(Items from a data source)
------------------------------------------------

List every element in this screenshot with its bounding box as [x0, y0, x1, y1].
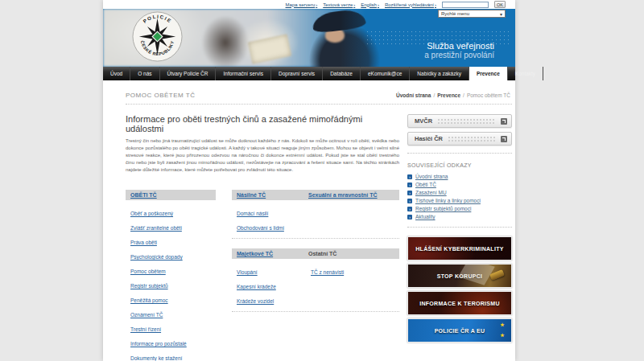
banner-label: HLÁŠENÍ KYBERKRIMINALITY	[415, 246, 503, 252]
topic-link[interactable]: Krádeže vozidel	[237, 297, 274, 305]
list-item: Peněžitá pomoc	[130, 291, 211, 306]
group-title-link[interactable]: Násilné TČ	[237, 192, 266, 198]
list-item: › Registr subjektů pomoci	[407, 206, 512, 211]
topic-link[interactable]: Oběť a poškozený	[130, 210, 173, 217]
tagline-line1: Služba veřejnosti	[424, 41, 494, 51]
box-header: OBĚTI TČ	[126, 190, 216, 200]
box-title-link[interactable]: OBĚTI TČ	[130, 192, 157, 198]
breadcrumb-link-prevence[interactable]: Prevence	[437, 92, 460, 98]
breadcrumb-separator: /	[463, 92, 464, 98]
quick-menu-select[interactable]: Rychlé menu ▾	[438, 10, 506, 18]
banner-police-eu[interactable]: POLICIE ČR A EU ★★	[407, 318, 512, 343]
group-title-link[interactable]: Majetkové TČ	[237, 251, 273, 256]
nav-item[interactable]: Informační servis	[216, 67, 271, 80]
box-obeti-tc: OBĚTI TČ Oběť a poškozenýZvlášť zranitel…	[126, 190, 216, 361]
dot-texture	[448, 136, 496, 142]
nav-item[interactable]: Kontakty	[508, 67, 543, 80]
topbar-link[interactable]: Textová verze›	[323, 2, 355, 7]
topic-link[interactable]: Pomoc obětem	[130, 268, 166, 275]
list-item: Krádeže vozidel	[237, 292, 301, 306]
arrow-bullet-icon: ›	[407, 207, 412, 211]
crime-groups: Násilné TČ Sexuální a mravnostní TČ Domá…	[232, 190, 399, 361]
topic-link[interactable]: Dokumenty ke stažení	[130, 355, 182, 361]
topic-link[interactable]: Kapesní krádeže	[237, 283, 276, 290]
nav-item[interactable]: Úvod	[103, 67, 130, 80]
quick-menu-label: Rychlé menu	[441, 11, 469, 16]
external-link-icon	[501, 118, 507, 125]
topic-link[interactable]: Psychologické dopady	[130, 253, 183, 260]
topic-link[interactable]: Trestní řízení	[130, 326, 161, 333]
topic-link[interactable]: Oznámení TČ	[130, 311, 163, 318]
list-item: › Tísňové linky a linky pomoci	[407, 198, 512, 203]
topic-link[interactable]: Zvlášť zranitelné oběti	[130, 224, 182, 232]
chevron-right-icon: ›	[353, 2, 355, 7]
topic-link[interactable]: Registr subjektů	[130, 282, 168, 289]
related-link[interactable]: Aktuality	[415, 214, 436, 219]
banner-label: POLICIE ČR A EU	[435, 328, 485, 334]
topbar-link[interactable]: Rozšířené vyhledávání›	[385, 2, 436, 7]
chevron-right-icon: ›	[435, 2, 436, 7]
sidebar: MVČR Hasiči ČR SOUVISEJÍCÍ ODKAZY ›	[407, 114, 512, 361]
nav-item[interactable]: Dopravní servis	[271, 67, 323, 80]
header-banner: Služba veřejnosti a prestižní povolání P…	[103, 9, 515, 67]
group-title-link[interactable]: Sexuální a mravnostní TČ	[308, 192, 378, 198]
page-title: POMOC OBĚTEM TČ	[126, 92, 195, 99]
nav-item[interactable]: O nás	[130, 67, 159, 80]
related-link[interactable]: Zasažení MU	[415, 190, 447, 195]
external-link-icon	[501, 136, 507, 142]
topic-link[interactable]: Informace pro pozůstalé	[130, 340, 187, 347]
banner-stop-corruption[interactable]: STOP KORUPCI	[407, 264, 512, 288]
chevron-right-icon: ›	[378, 2, 379, 7]
topbar: Mapa serveru› Textová verze› English› Ro…	[103, 0, 515, 9]
arrow-bullet-icon: ›	[407, 174, 412, 179]
list-item: Obchodování s lidmi	[237, 219, 301, 233]
list-item: Pomoc obětem	[130, 262, 211, 277]
main-nav: Úvod O nás Útvary Policie ČR Informační …	[103, 67, 515, 80]
sidebar-button-label: Hasiči ČR	[415, 135, 443, 142]
police-logo[interactable]: POLICIE ČESKÉ REPUBLIKY	[132, 11, 183, 62]
banner-terrorism-info[interactable]: INFORMACE K TERORISMU	[407, 291, 512, 315]
list-item: Oznámení TČ	[130, 306, 211, 320]
search-ok-button[interactable]: OK	[494, 1, 506, 8]
search-input[interactable]	[442, 2, 489, 8]
nav-item[interactable]: eKomunik@ce	[361, 67, 410, 80]
banner-label: INFORMACE K TERORISMU	[419, 301, 500, 306]
topic-link[interactable]: Domácí násilí	[237, 210, 268, 217]
related-link[interactable]: Úvodní strana	[415, 174, 448, 179]
related-link[interactable]: Registr subjektů pomoci	[415, 206, 471, 211]
banner-label: STOP KORUPCI	[437, 273, 483, 279]
nav-item[interactable]: Nabídky a zakázky	[410, 67, 469, 80]
nav-item[interactable]: Databáze	[323, 67, 361, 80]
topic-link[interactable]: Vloupání	[237, 269, 258, 276]
banner-cybercrime[interactable]: HLÁŠENÍ KYBERKRIMINALITY	[407, 236, 512, 260]
topbar-link[interactable]: English›	[361, 2, 379, 7]
sidebar-button-hasici[interactable]: Hasiči ČR	[407, 132, 512, 146]
sidebar-button-mvcr[interactable]: MVČR	[407, 114, 512, 128]
arrow-bullet-icon: ›	[407, 215, 412, 219]
list-item: Informace pro pozůstalé	[130, 334, 211, 349]
sidebar-button-label: MVČR	[415, 117, 432, 125]
tagline-line2: a prestižní povolání	[424, 51, 494, 60]
group-title: Ostatní TČ	[308, 251, 394, 256]
list-item: › Úvodní strana	[407, 174, 512, 179]
dotted-separator	[407, 153, 512, 154]
topic-link[interactable]: Obchodování s lidmi	[237, 224, 284, 232]
topic-link[interactable]: TČ z nenávisti	[311, 269, 344, 276]
dotted-separator	[407, 227, 512, 228]
topic-link[interactable]: Práva oběti	[130, 239, 157, 246]
content-area: POMOC OBĚTEM TČ Úvodní strana/Prevence/P…	[103, 80, 515, 361]
related-link[interactable]: Tísňové linky a linky pomoci	[415, 198, 481, 203]
breadcrumb-link-home[interactable]: Úvodní strana	[396, 92, 431, 98]
nav-item[interactable]: Prevence	[469, 67, 508, 80]
chevron-right-icon: ›	[316, 2, 317, 7]
topic-link[interactable]: Peněžitá pomoc	[130, 297, 168, 304]
main-column: Informace pro oběti trestných činů a zas…	[126, 114, 399, 361]
list-item: › Oběti TČ	[407, 182, 512, 187]
arrow-bullet-icon: ›	[407, 191, 412, 195]
list-item: TČ z nenávisti	[311, 263, 394, 277]
nav-item[interactable]: Útvary Policie ČR	[160, 67, 217, 80]
topbar-link[interactable]: Mapa serveru›	[286, 2, 318, 7]
related-link[interactable]: Oběti TČ	[415, 182, 436, 187]
page-container: Mapa serveru› Textová verze› English› Ro…	[103, 0, 515, 361]
links-row-crime: OBĚTI TČ Oběť a poškozenýZvlášť zranitel…	[126, 190, 399, 361]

------------------------------------------------

WORK TO BE COMPLETED: Could the entries above be written out word for word, pictures excluded?

RESULT BELOW:
List every element in this screenshot with its bounding box as [x0, y0, x1, y1].
banner-label: HLÁŠENÍ KYBERKRIMINALITY	[415, 246, 503, 252]
topic-link[interactable]: Krádeže vozidel	[237, 297, 274, 305]
list-item: Peněžitá pomoc	[130, 291, 211, 306]
group-title-link[interactable]: Násilné TČ	[237, 192, 266, 198]
list-item: › Registr subjektů pomoci	[407, 206, 512, 211]
topic-link[interactable]: Oběť a poškozený	[130, 210, 173, 217]
tagline-line1: Služba veřejnosti	[424, 41, 494, 51]
box-header: OBĚTI TČ	[126, 190, 216, 200]
box-title-link[interactable]: OBĚTI TČ	[130, 192, 157, 198]
breadcrumb-link-prevence[interactable]: Prevence	[437, 92, 460, 98]
breadcrumb-separator: /	[463, 92, 464, 98]
quick-menu-select[interactable]: Rychlé menu ▾	[438, 10, 506, 18]
banner-police-eu[interactable]: POLICIE ČR A EU ★★	[407, 318, 512, 343]
group-title-link[interactable]: Majetkové TČ	[237, 251, 273, 256]
nav-item[interactable]: Informační servis	[216, 67, 271, 80]
box-obeti-tc: OBĚTI TČ Oběť a poškozenýZvlášť zranitel…	[126, 190, 216, 361]
dot-texture	[448, 136, 496, 142]
nav-item[interactable]: Kontakty	[508, 67, 543, 80]
topbar-link[interactable]: Textová verze›	[323, 2, 355, 7]
topic-link[interactable]: Pomoc obětem	[130, 268, 166, 275]
list-item: Krádeže vozidel	[237, 292, 301, 306]
arrow-bullet-icon: ›	[407, 207, 412, 211]
crime-groups: Násilné TČ Sexuální a mravnostní TČ Domá…	[232, 190, 399, 361]
topic-link[interactable]: Dokumenty ke stažení	[130, 355, 182, 361]
topic-link[interactable]: Kapesní krádeže	[237, 283, 276, 290]
nav-item[interactable]: Úvod	[103, 67, 130, 80]
quick-menu-label: Rychlé menu	[441, 11, 469, 16]
external-link-icon	[501, 118, 507, 125]
topic-link[interactable]: Psychologické dopady	[130, 253, 183, 260]
topic-link[interactable]: Trestní řízení	[130, 326, 161, 333]
topic-link[interactable]: Oznámení TČ	[130, 311, 163, 318]
list-item: › Tísňové linky a linky pomoci	[407, 198, 512, 203]
topic-link[interactable]: Zvlášť zranitelné oběti	[130, 224, 182, 232]
chevron-right-icon: ›	[353, 2, 355, 7]
topic-link[interactable]: Registr subjektů	[130, 282, 168, 289]
related-link[interactable]: Aktuality	[415, 214, 436, 219]
banner-label: POLICIE ČR A EU	[435, 328, 485, 334]
topbar-link[interactable]: Rozšířené vyhledávání›	[385, 2, 436, 7]
chevron-right-icon: ›	[435, 2, 436, 7]
sidebar: MVČR Hasiči ČR SOUVISEJÍCÍ ODKAZY ›	[407, 114, 512, 361]
nav-item[interactable]: Dopravní servis	[271, 67, 323, 80]
header-banner: Služba veřejnosti a prestižní povolání P…	[103, 9, 515, 67]
group-title-link[interactable]: Sexuální a mravnostní TČ	[308, 192, 378, 198]
page-title: POMOC OBĚTEM TČ	[126, 92, 195, 99]
nav-item[interactable]: O nás	[130, 67, 159, 80]
related-link[interactable]: Zasažení MU	[415, 190, 447, 195]
external-link-icon	[501, 136, 507, 142]
topic-link[interactable]: Informace pro pozůstalé	[130, 340, 187, 347]
banner-stop-corruption[interactable]: STOP KORUPCI	[407, 264, 512, 288]
chevron-right-icon: ›	[378, 2, 379, 7]
topbar: Mapa serveru› Textová verze› English› Ro…	[103, 0, 515, 9]
arrow-bullet-icon: ›	[407, 174, 412, 179]
list-item: Obchodování s lidmi	[237, 219, 301, 233]
list-item: Pomoc obětem	[130, 262, 211, 277]
main-nav: Úvod O nás Útvary Policie ČR Informační …	[103, 67, 515, 80]
sidebar-button-label: Hasiči ČR	[415, 135, 443, 142]
police-logo[interactable]: POLICIE ČESKÉ REPUBLIKY	[132, 11, 183, 62]
banner-terrorism-info[interactable]: INFORMACE K TERORISMU	[407, 291, 512, 315]
list-item: Oznámení TČ	[130, 306, 211, 320]
search-ok-button[interactable]: OK	[494, 1, 506, 8]
search-input[interactable]	[442, 2, 489, 8]
nav-item[interactable]: eKomunik@ce	[361, 67, 410, 80]
banner-label: INFORMACE K TERORISMU	[419, 301, 500, 306]
topic-link[interactable]: Domácí násilí	[237, 210, 268, 217]
related-link[interactable]: Úvodní strana	[415, 174, 448, 179]
related-link[interactable]: Registr subjektů pomoci	[415, 206, 471, 211]
banner-label: STOP KORUPCI	[437, 273, 483, 279]
nav-item[interactable]: Nabídky a zakázky	[410, 67, 469, 80]
nav-item[interactable]: Databáze	[323, 67, 361, 80]
topic-link[interactable]: Vloupání	[237, 269, 258, 276]
banner-cybercrime[interactable]: HLÁŠENÍ KYBERKRIMINALITY	[407, 236, 512, 260]
topbar-link[interactable]: English›	[361, 2, 379, 7]
sidebar-button-hasici[interactable]: Hasiči ČR	[407, 132, 512, 146]
sidebar-button-mvcr[interactable]: MVČR	[407, 114, 512, 128]
arrow-bullet-icon: ›	[407, 215, 412, 219]
list-item: Informace pro pozůstalé	[130, 334, 211, 349]
sidebar-button-label: MVČR	[415, 117, 432, 125]
tagline-line2: a prestižní povolání	[424, 51, 494, 60]
group-title: Ostatní TČ	[308, 251, 394, 256]
list-item: › Úvodní strana	[407, 174, 512, 179]
dotted-separator	[407, 153, 512, 154]
topic-link[interactable]: Obchodování s lidmi	[237, 224, 284, 232]
topic-link[interactable]: TČ z nenávisti	[311, 269, 344, 276]
dotted-separator	[407, 227, 512, 228]
topic-link[interactable]: Práva oběti	[130, 239, 157, 246]
content-area: POMOC OBĚTEM TČ Úvodní strana/Prevence/P…	[103, 80, 515, 361]
related-link[interactable]: Tísňové linky a linky pomoci	[415, 198, 481, 203]
breadcrumb-link-home[interactable]: Úvodní strana	[396, 92, 431, 98]
nav-item[interactable]: Prevence	[469, 67, 508, 80]
chevron-right-icon: ›	[316, 2, 317, 7]
topic-link[interactable]: Peněžitá pomoc	[130, 297, 168, 304]
main-column: Informace pro oběti trestných činů a zas…	[126, 114, 399, 361]
list-item: › Oběti TČ	[407, 182, 512, 187]
arrow-bullet-icon: ›	[407, 191, 412, 195]
list-item: TČ z nenávisti	[311, 263, 394, 277]
nav-item[interactable]: Útvary Policie ČR	[160, 67, 217, 80]
topbar-link[interactable]: Mapa serveru›	[286, 2, 318, 7]
related-link[interactable]: Oběti TČ	[415, 182, 436, 187]
page-container: Mapa serveru› Textová verze› English› Ro…	[103, 0, 515, 361]
links-row-crime: OBĚTI TČ Oběť a poškozenýZvlášť zranitel…	[126, 190, 399, 361]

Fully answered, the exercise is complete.